§ **Exercise description**
Only the lines from the beginning of the entries through the one with "documentation charges, and" should be written out, please, exactly and without any pictures.
== Information provided ==
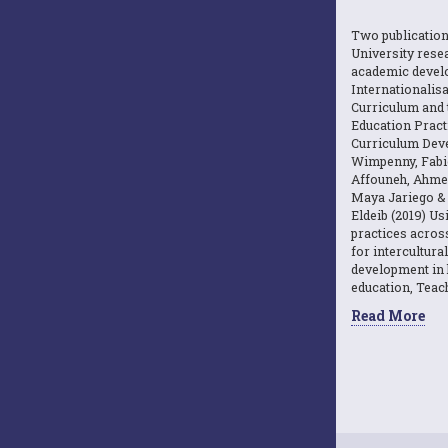
Two publicatio
University resea
academic devel
Internationalisa
Curriculum and 
Education Practi
Curriculum Dev
Wimpenny, Fabi
Affouneh, Ahme
Maya Jariego 
Eldeib (2019) U
practices acros
for intercultura
development in 
education, Teach
Read More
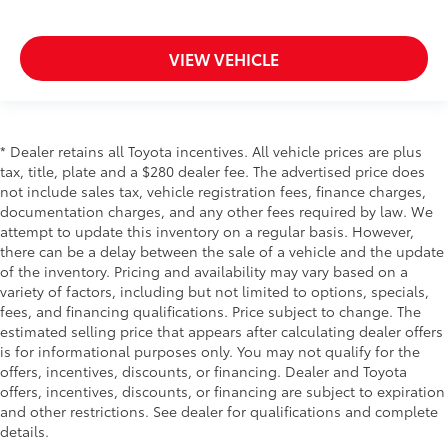
VIEW VEHICLE
* Dealer retains all Toyota incentives. All vehicle prices are plus
tax, title, plate and a $280 dealer fee. The advertised price does
not include sales tax, vehicle registration fees, finance charges,
documentation charges, and any other fees required by law. We
attempt to update this inventory on a regular basis. However,
there can be a delay between the sale of a vehicle and the update
of the inventory. Pricing and availability may vary based on a
variety of factors, including but not limited to options, specials,
fees, and financing qualifications. Price subject to change. The
estimated selling price that appears after calculating dealer offers
is for informational purposes only. You may not qualify for the
offers, incentives, discounts, or financing. Dealer and Toyota
offers, incentives, discounts, or financing are subject to expiration
and other restrictions. See dealer for qualifications and complete
details.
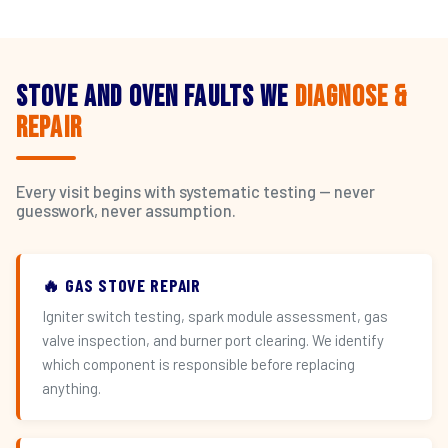
Stove and Oven Faults We
Diagnose &
Repair
Every visit begins with systematic testing — never
guesswork, never assumption.
🔥 GAS STOVE REPAIR
Igniter switch testing, spark module assessment, gas
valve inspection, and burner port clearing. We identify
which component is responsible before replacing
anything.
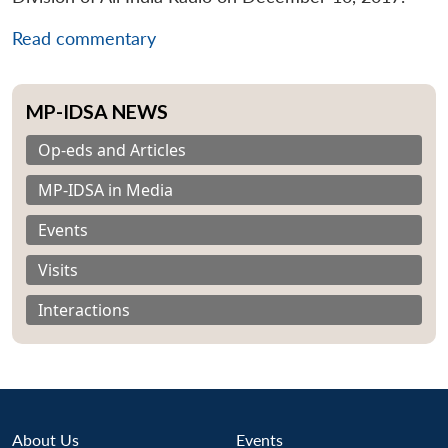
Read commentary
MP-IDSA NEWS
Op-eds and Articles
MP-IDSA in Media
Events
Visits
Interactions
About Us
Events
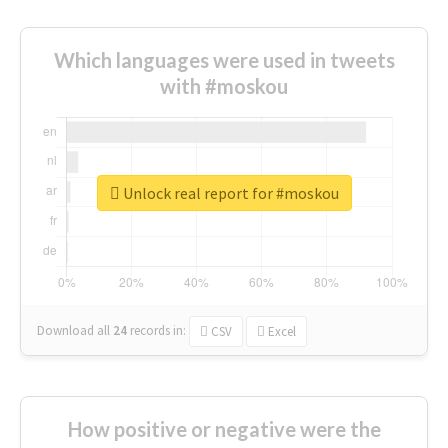
Which languages were used in tweets
with #moskou
Unlock real report for #moskou
Download all
24
records
in:
CSV
Excel
How positive or negative were the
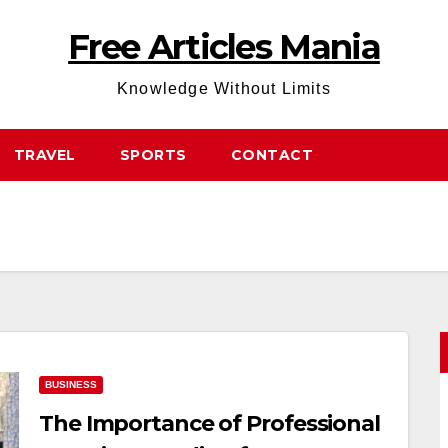
Free Articles Mania
Knowledge Without Limits
TRAVEL
SPORTS
CONTACT
BUSINESS
The Importance of Professional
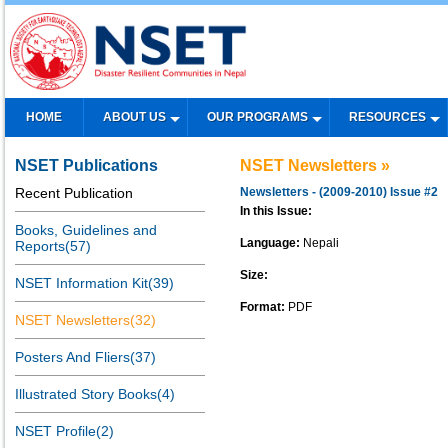
HOME
ABOUT US
OUR PROGRAMS
RESOURCES
NSET Publications
NSET Newsletters »
Recent Publication
Newsletters - (2009-2010) Issue #2
In this Issue:
Books, Guidelines and
Language:
Nepali
Reports(57)
Size:
NSET Information Kit(39)
Format:
PDF
NSET Newsletters(32)
Posters And Fliers(37)
Illustrated Story Books(4)
NSET Profile(2)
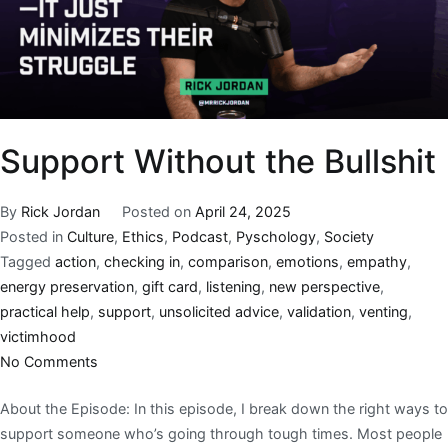
Support Without the Bullshit
By
Rick Jordan
Posted on
April 24, 2025
Posted in
Culture
,
Ethics
,
Podcast
,
Pyschology
,
Society
Tagged
action
,
checking in
,
comparison
,
emotions
,
empathy
,
energy preservation
,
gift card
,
listening
,
new perspective
,
practical help
,
support
,
unsolicited advice
,
validation
,
venting
,
victimhood
No Comments
About the Episode: In this episode, I break down the right ways to
support someone who’s going through tough times. Most people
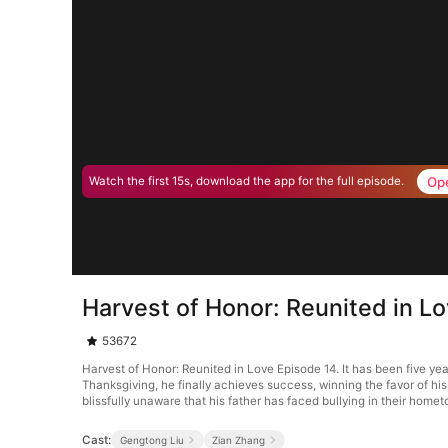
Op
Watch the first 15s, download the app for the full episode.
Harvest of Honor: Reunited in L
53672
Harvest of Honor: Reunited in Love Episode 14. It has been five ye
Thanksgiving, he finally achieves success, winning the favor of h
blissfully unaware that his father has faced bullying in their home
Cast:
Gengtong Liu
Zian Zhang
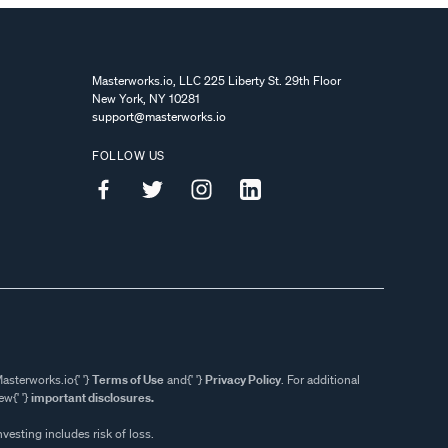
Masterworks.io, LLC 225 Liberty St. 29th Floor
New York, NY 10281
support@masterworks.io
FOLLOW US
asterworks.io{' '}
Terms of Use
and{' '}
Privacy Policy
. For additional
w{' '}
important disclosures.
nvesting includes risk of loss.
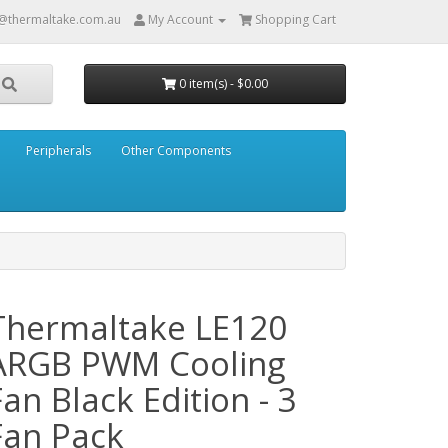
@thermaltake.com.au
My Account
Shopping Cart
0 item(s) - $0.00
Peripherals
Other Components
Thermaltake LE120
ARGB PWM Cooling
Fan Black Edition - 3
Fan Pack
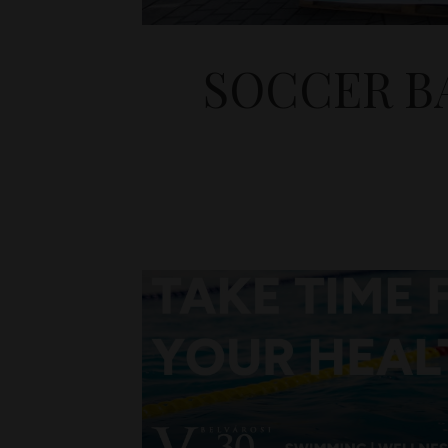
SOCCER B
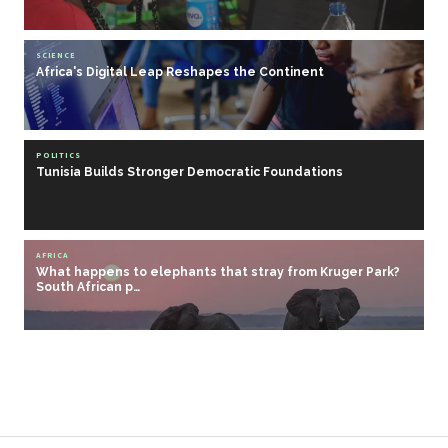
SCIENCE
Africa's Digital Leap Reshapes the Continent
POLITICS
Tunisia Builds Stronger Democratic Foundations
AFRICA
What happens to elephants that stray from Kruger Park?
South African p…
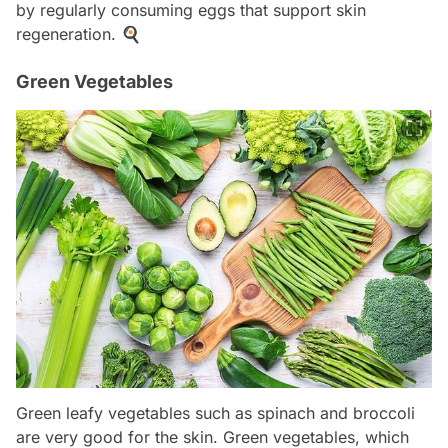
by regularly consuming eggs that support skin
regeneration. 🍳
Green Vegetables
Green leafy vegetables such as spinach and broccoli
are very good for the skin. Green vegetables, which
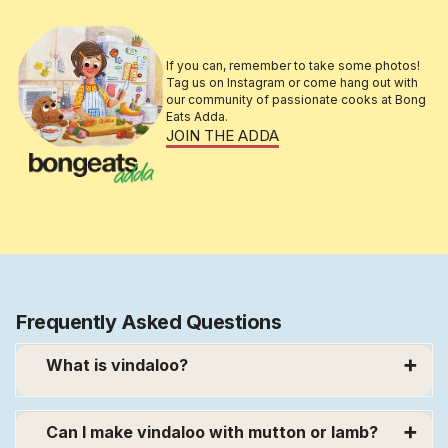
If you can, remember to take some photos!
Tag us on Instagram or come hang out with
our community of passionate cooks at Bong
Eats Adda.
JOIN THE ADDA
Frequently Asked Questions
What is vindaloo?
➕
A vindaloo recipe is a combination of
Portuguese, Goan and South Indian ingredients
Can I make vindaloo with mutton or lamb?
➕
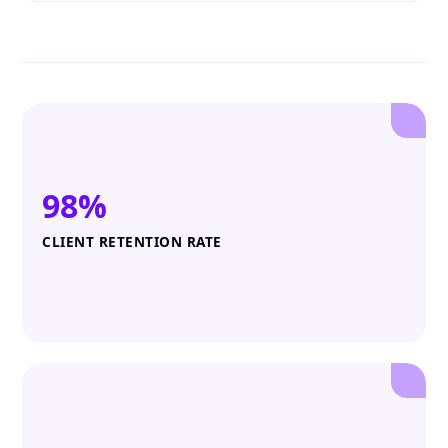
98%
CLIENT RETENTION RATE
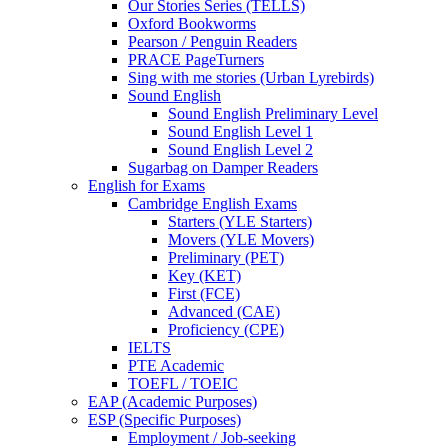
Our Stories Series (TELLS)
Oxford Bookworms
Pearson / Penguin Readers
PRACE PageTurners
Sing with me stories (Urban Lyrebirds)
Sound English
Sound English Preliminary Level
Sound English Level 1
Sound English Level 2
Sugarbag on Damper Readers
English for Exams
Cambridge English Exams
Starters (YLE Starters)
Movers (YLE Movers)
Preliminary (PET)
Key (KET)
First (FCE)
Advanced (CAE)
Proficiency (CPE)
IELTS
PTE Academic
TOEFL / TOEIC
EAP (Academic Purposes)
ESP (Specific Purposes)
Employment / Job-seeking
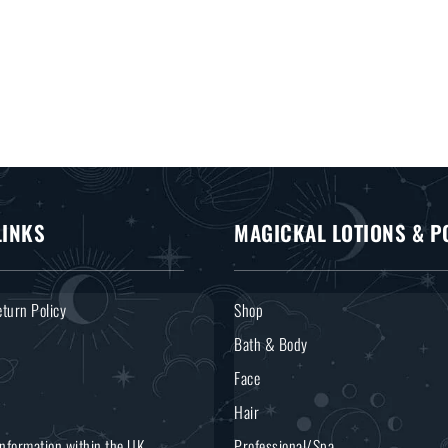
LINKS
MAGICKAL LOTIONS & P
turn Policy
Shop
Bath & Body
Face
Hair
Information within the UK
Professional/Spa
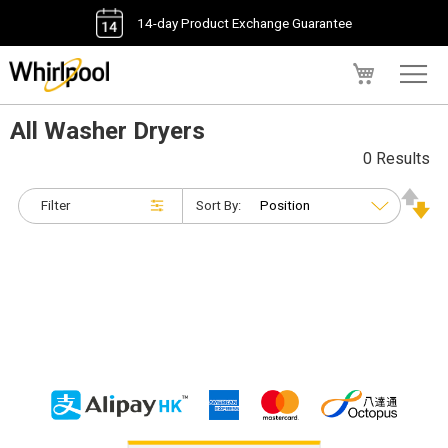
14-day Product Exchange Guarantee
My Cart
All Washer Dryers
0 Results
Filter
Sort By:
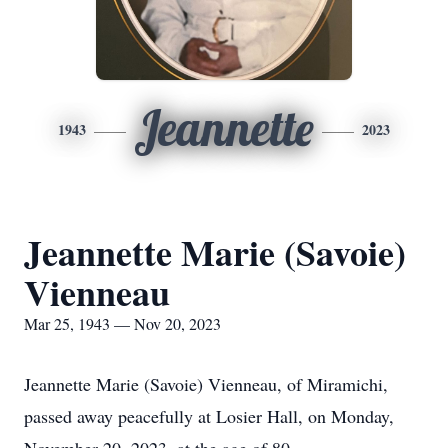
Jeannette
1943
2023
Jeannette Marie (Savoie)
Vienneau
Mar 25, 1943 — Nov 20, 2023
Jeannette Marie (Savoie) Vienneau, of Miramichi,
passed away peacefully at Losier Hall, on Monday,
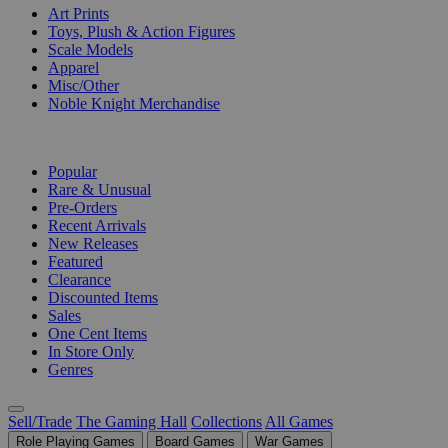
Art Prints
Toys, Plush & Action Figures
Scale Models
Apparel
Misc/Other
Noble Knight Merchandise
COLLECTIONS
Popular
Rare & Unusual
Pre-Orders
Recent Arrivals
New Releases
Featured
Clearance
Discounted Items
Sales
One Cent Items
In Store Only
Genres
Sell/Trade
The Gaming Hall
Collections
All Games
Role Playing Games
Board Games
War Games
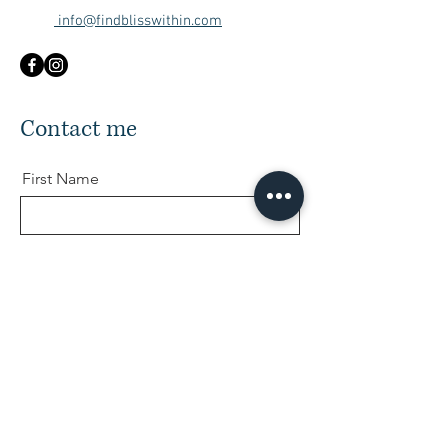
info@findblisswithin.com
Contact me
First Name
Last Name
Email
Message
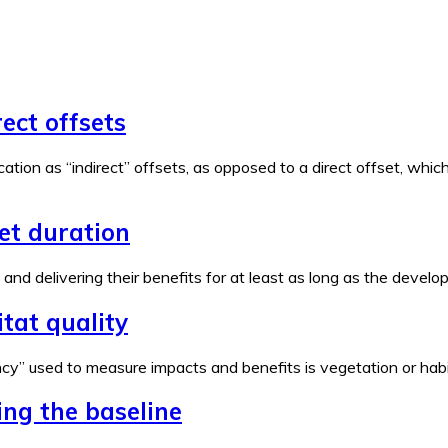
rect offsets
ation as “indirect” offsets, as opposed to a direct offset, wh
set duration
e and delivering their benefits for at least as long as the devel
tat quality
y” used to measure impacts and benefits is vegetation or habita
ing the baseline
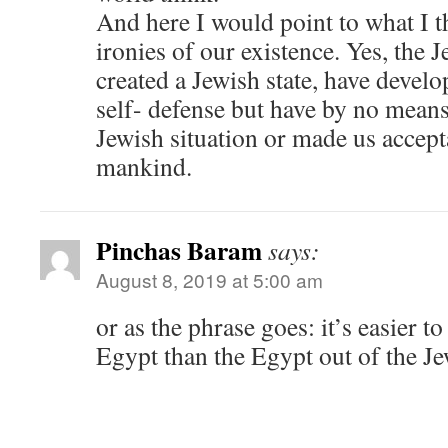
And here I would point to what I th
ironies of our existence. Yes, the J
created a Jewish state, have devel
self- defense but have by no mean
Jewish situation or made us accept
mankind.
Pinchas Baram
says:
August 8, 2019 at 5:00 am
or as the phrase goes: it’s easier to
Egypt than the Egypt out of the Je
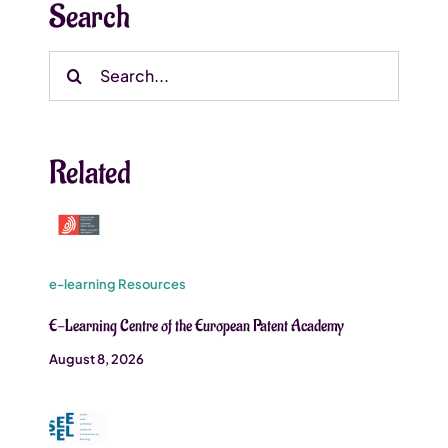
Search
Search
for:
Related
e-learning Resources
E-Learning Centre of the European Patent Academy
August 8, 2026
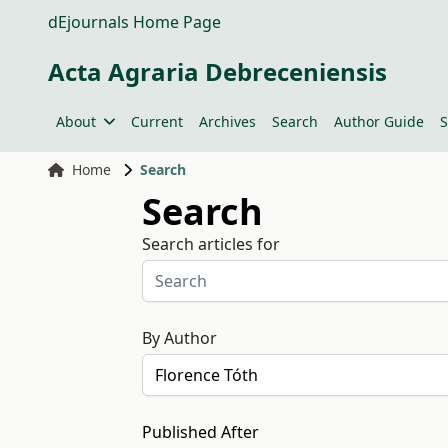
dEjournals Home Page
Acta Agraria Debreceniensis
About
Current
Archives
Search
Author Guide
S
Home
Search
Search
Search articles for
By Author
Published After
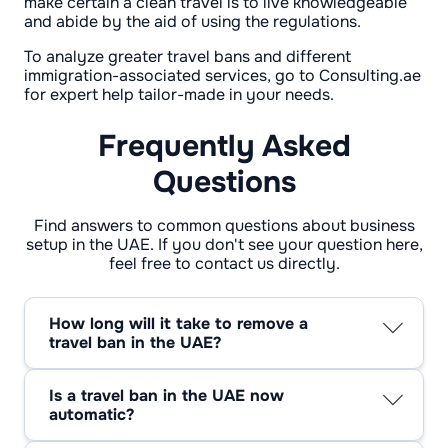
make certain a clean travel is to live knowledgeable
and abide by the aid of using the regulations.
To analyze greater travel bans and different
immigration-associated services, go to Consulting.ae
for expert help tailor-made in your needs.
Frequently Asked
Questions
Find answers to common questions about business
setup in the UAE. If you don't see your question here,
feel free to contact us directly.
How long will it take to remove a
travel ban in the UAE?
The duration of the removal process is
contingent upon the specific circumstances of
Is a travel ban in the UAE now
the case. The ban may be officially lifted
automatic?
within a few days or several weeks of the
No, travel prohibitions are implemented for
completion of all obligations.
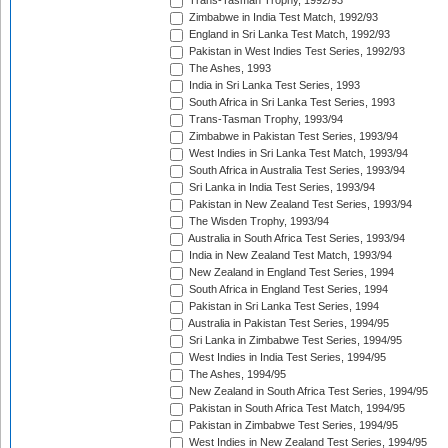
Trans-Tasman Trophy, 1992/93
Zimbabwe in India Test Match, 1992/93
England in Sri Lanka Test Match, 1992/93
Pakistan in West Indies Test Series, 1992/93
The Ashes, 1993
India in Sri Lanka Test Series, 1993
South Africa in Sri Lanka Test Series, 1993
Trans-Tasman Trophy, 1993/94
Zimbabwe in Pakistan Test Series, 1993/94
West Indies in Sri Lanka Test Match, 1993/94
South Africa in Australia Test Series, 1993/94
Sri Lanka in India Test Series, 1993/94
Pakistan in New Zealand Test Series, 1993/94
The Wisden Trophy, 1993/94
Australia in South Africa Test Series, 1993/94
India in New Zealand Test Match, 1993/94
New Zealand in England Test Series, 1994
South Africa in England Test Series, 1994
Pakistan in Sri Lanka Test Series, 1994
Australia in Pakistan Test Series, 1994/95
Sri Lanka in Zimbabwe Test Series, 1994/95
West Indies in India Test Series, 1994/95
The Ashes, 1994/95
New Zealand in South Africa Test Series, 1994/95
Pakistan in South Africa Test Match, 1994/95
Pakistan in Zimbabwe Test Series, 1994/95
West Indies in New Zealand Test Series, 1994/95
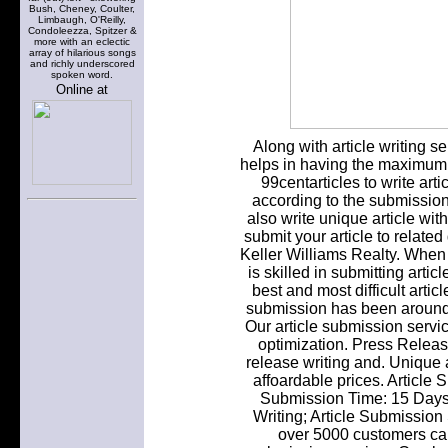
Bush, Cheney, Coulter,
Limbaugh, O'Reilly,
Condoleezza, Spitzer &
more with an eclectic
array of hilarious songs
and richly underscored
spoken word.
Online at
Along with article writing ser
helps in having the maximum e
99centarticles to write arti
according to the submission
also write unique article wi
submit your article to related
Keller Williams Realty. When w
is skilled in submitting artic
best and most difficult articl
submission has been around f
Our article submission servic
optimization. Press Relea
release writing and. Unique 
affoardable prices. Article 
Submission Time: 15 Days
Writing; Article Submission
over 5000 customers can'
===
§ **Answer to this problem**
Two publicatio
University resea
academic devel
Internationalisa
Curriculum and 
Education Practi
Curriculum Dev
Wimpenny, Fabi
Affouneh, Ahme
Maya Jariego 
Eldeib (2019) U
practices acros
for intercultura
development in 
education, Teach
Read More
VIEW VEHICLE
* Dealer retains all Toyota incentives. All vehicle prices are plus
tax, title, plate and a $280 dealer fee. The advertised price does
not include sales tax, vehicle registration fees, finance charges,
documentation charges, and any other fees required by law. We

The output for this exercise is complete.